Comment ce beau Maria s’inscrit-il donc dans la « tétralogie des icônes » ? Il se présente comme une synthèse des trois autres volets, dont il radicalise quelque peu les enjeux et la trajectoire tendue vers le sépulcre. En ce sens, il semble boucler la boucle débutée avec Neruda qui, s’il faisait montre d’une fantaisie de ton de type hergéen en racontant la fuite dans les montagnes andines du poète chilien (Luis Gnecco) poursuivi par la police politique de Videla, avait tout de la course vers la mort (celle d’Óscar Peluchonneau, le policier interprété par Gael Garcia Bernal, transi dans la neige), recelant en sourdine un sens tragique au sein de sa légèreté apparente. Cette froideur glaciale congestionnait Spencer, errance grisâtre de la Princesse Diana (Kristen Stewart) à Sandringham House provoquée par la dépression intime et le mépris que lui montrait l’ensemble de la famille royale la menant à l’évanouissement. Ce même évanouissement qu’à la mort de JFK, on a imposé à Jackie Kennedy (qui succèdera par ailleurs à Maria Callas dans les bras de l’armateur Onassis : une autre boucle se forme), interprétée par Natalie Portman dans ce qui reste aujourd’hui encore le plus beau film de Larraín, chassée qu’elle fut par le successeur présidentiel Lyndon Johnson. C’est peut-être de Jackie dont Maria est le plus proche dans sa manière de faire de l’espace domestique un lieu du ressassement hanté par les voix et la musique (les disques de la Callas ont remplacé celui de la comédie musicale Camelot qu’adorait le Président Kennedy et que sa veuve écoute dans une volonté factice de résurrection).

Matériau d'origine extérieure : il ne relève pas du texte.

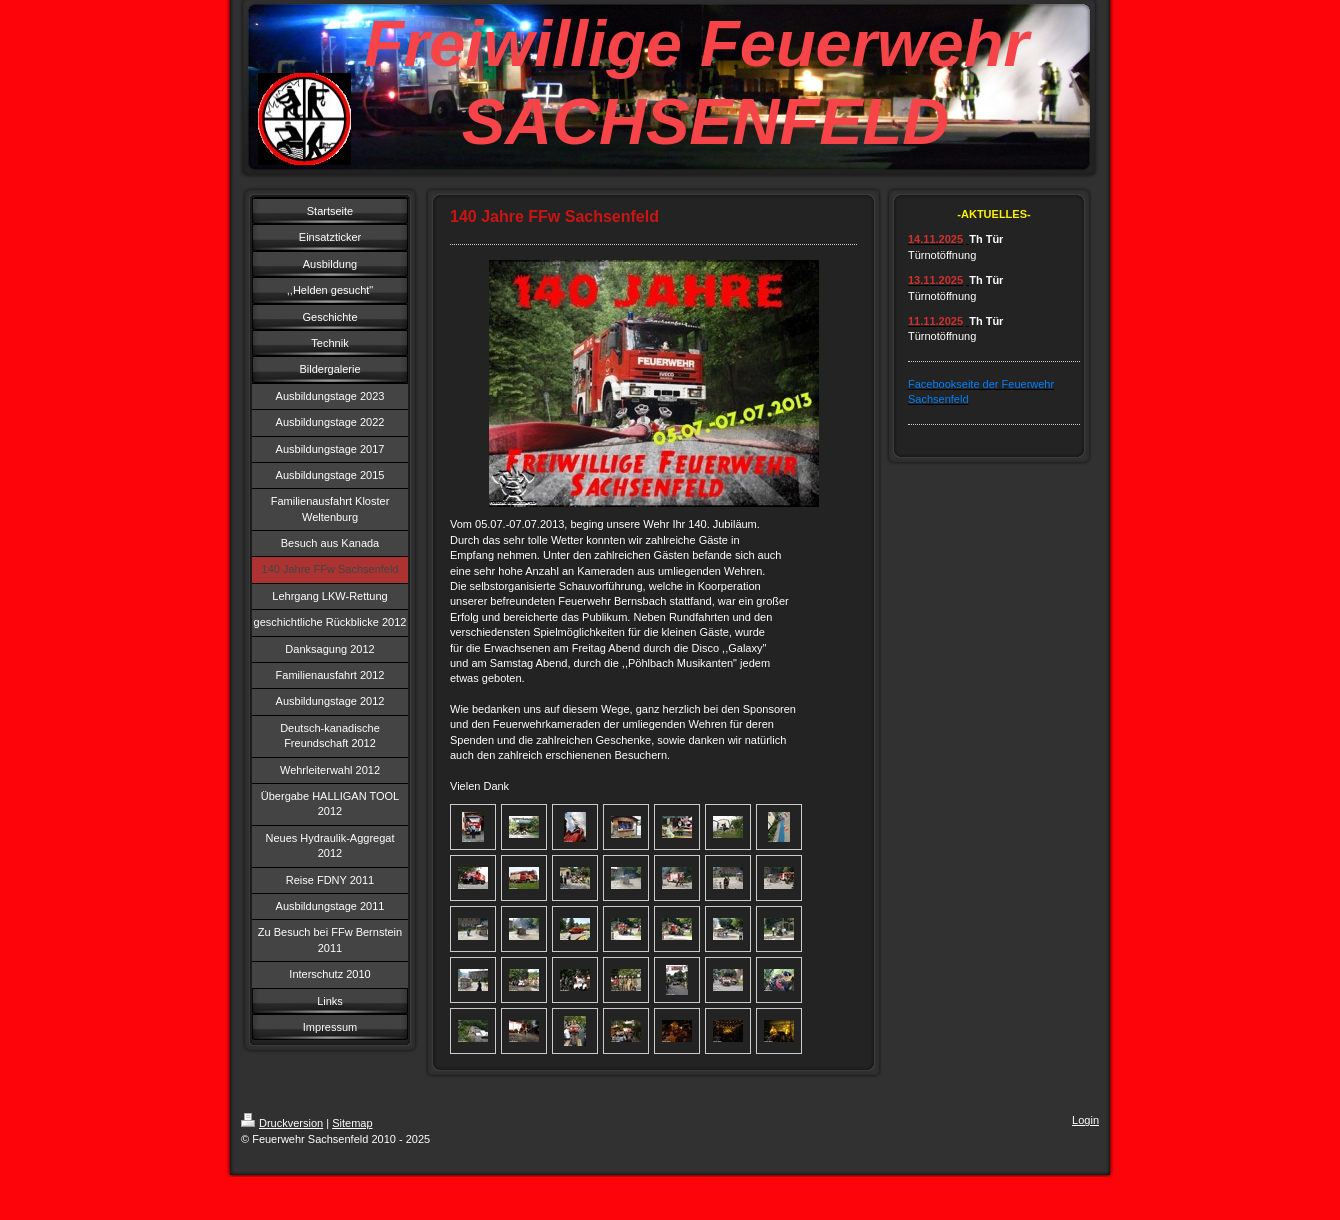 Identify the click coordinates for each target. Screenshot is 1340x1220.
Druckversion (282, 1123)
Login (1085, 1120)
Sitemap (352, 1123) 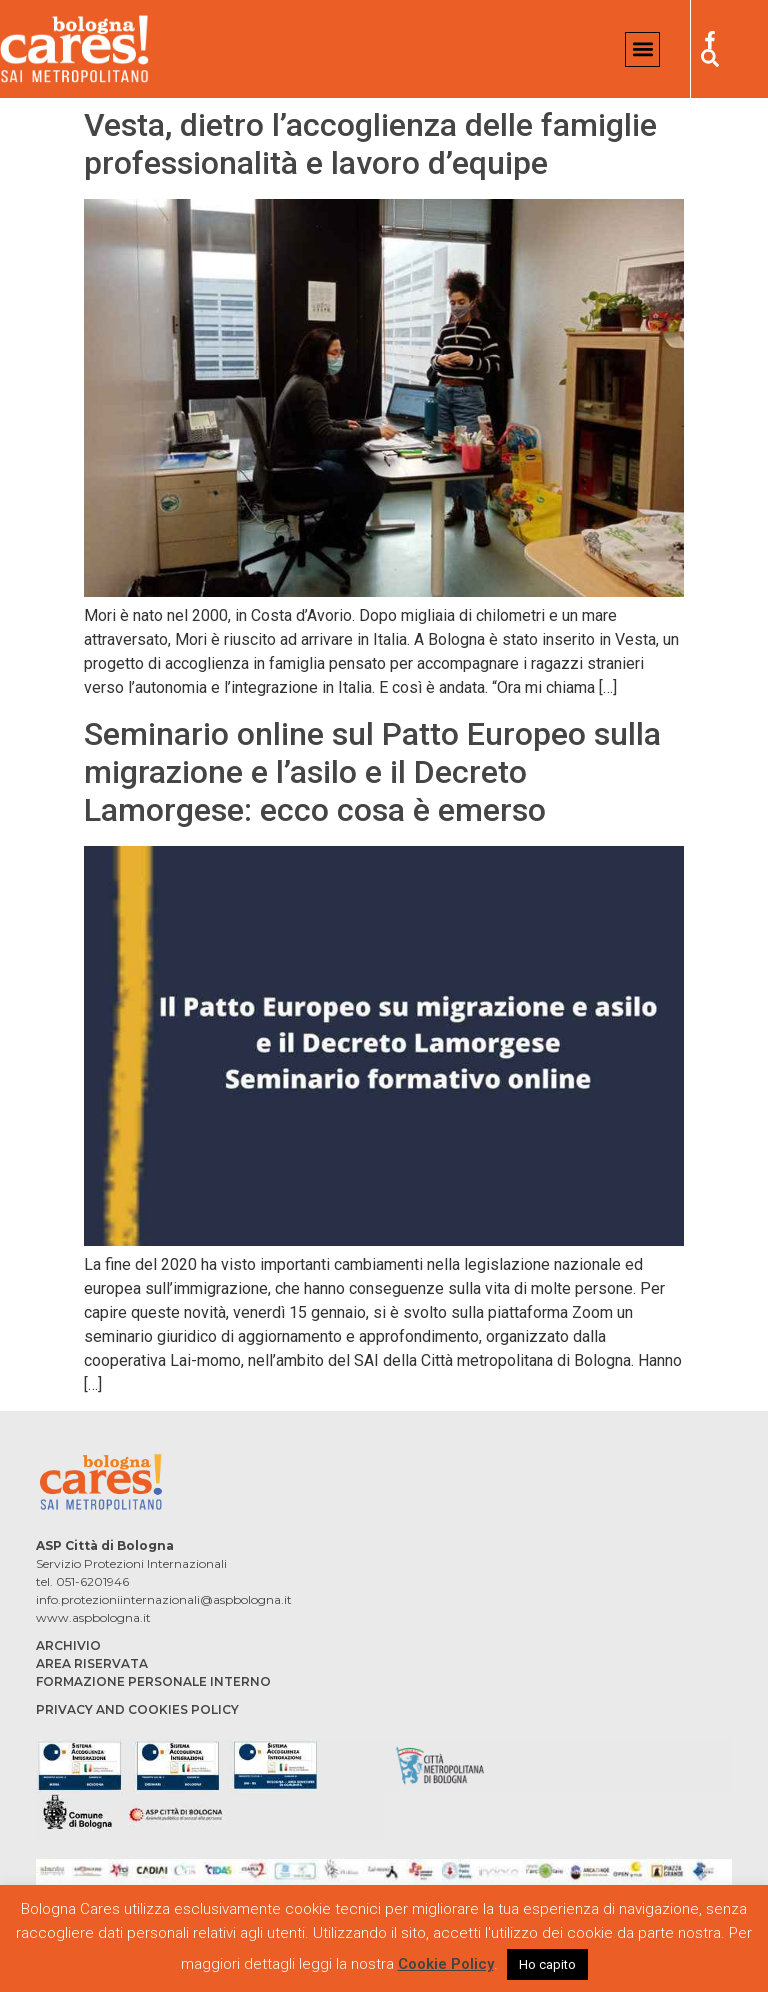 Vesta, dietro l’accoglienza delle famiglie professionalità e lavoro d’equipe (370, 144)
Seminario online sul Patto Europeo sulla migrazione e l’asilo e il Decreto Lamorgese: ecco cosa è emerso (372, 772)
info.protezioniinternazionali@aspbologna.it (164, 1599)
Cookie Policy (446, 1964)
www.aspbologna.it (93, 1617)
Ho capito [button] (547, 1964)
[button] (642, 49) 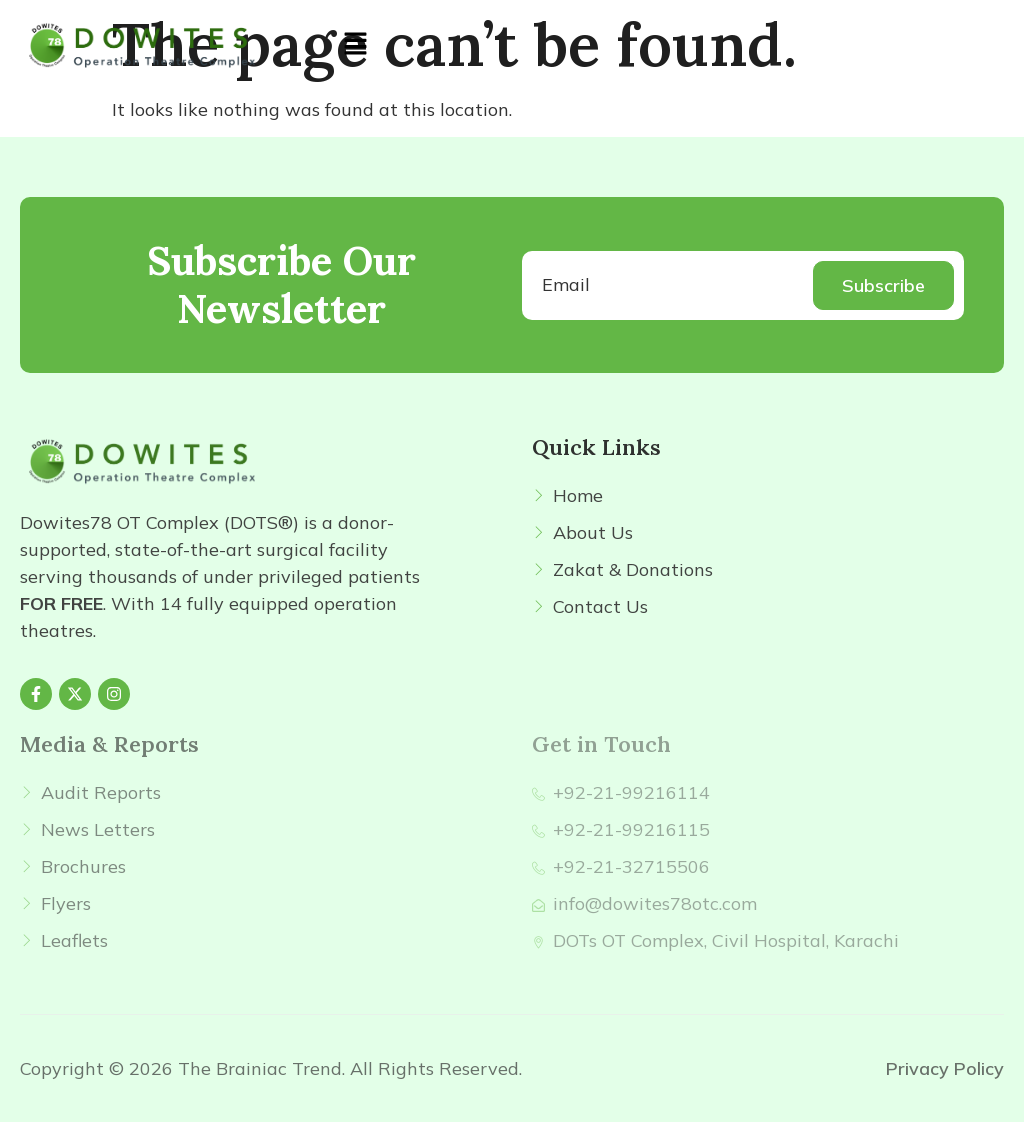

De même que Maria est structuré selon le motif de la répétition (lors de ses derniers jours, la Callas a passé les mêmes journées, identiques par les lieux et les personnes croisés, les pianos déplacés…), la tétralogie semble elle-même, en son sein, régie par le principe de cycle constamment répété, chaque icône chassant la précédente en révélant leurs similitudes, leur mitoyenneté avec une mort presque programmée que Maria, contrairement aux autres grandes figures, met concrètement en scène, avec une mélancolie aussi déchirante que la voix brisée de la cantatrice devenue incapable de pousser cette voix d’or qui la caractérisait. Le cycle est-il cependant terminé ? Sans nous avancer, un indice tendrait à nous le faire croire : le dernier plan montre Ferruccio en plan rapproché alors que l’on emmène Maria Callas décédée ; il regarde le piano de la diva, un léger sourire triste illumine pâlement son visage. Le cycle est rompu : il ne déplacera plus le piano.